■ Material provided:
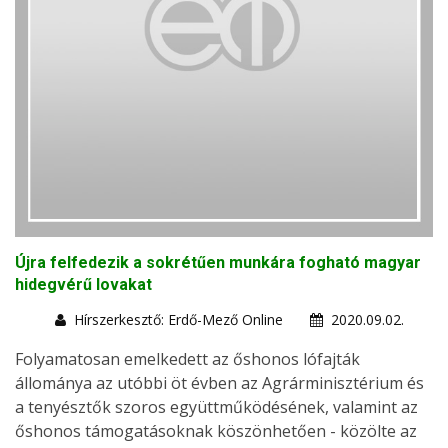
Újra felfedezik a sokrétűen munkára fogható magyar
hidegvérű lovakat
Hírszerkesztő: Erdő-Mező Online
2020.09.02.
Folyamatosan emelkedett az őshonos lófajták
állománya az utóbbi öt évben az Agrárminisztérium és
a tenyésztők szoros együttműködésének, valamint az
őshonos támogatásoknak köszönhetően - közölte az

■ Task item: The records above need to be printed in full and exactly, without any of the pictures.

■ Expected answer:
Újra felfedezik a sokrétűen munkára fogható magyar
hidegvérű lovakat
Hírszerkesztő: Erdő-Mező Online
2020.09.02.
Folyamatosan emelkedett az őshonos lófajták
állománya az utóbbi öt évben az Agrárminisztérium és
a tenyésztők szoros együttműködésének, valamint az
őshonos támogatásoknak köszönhetően - közölte az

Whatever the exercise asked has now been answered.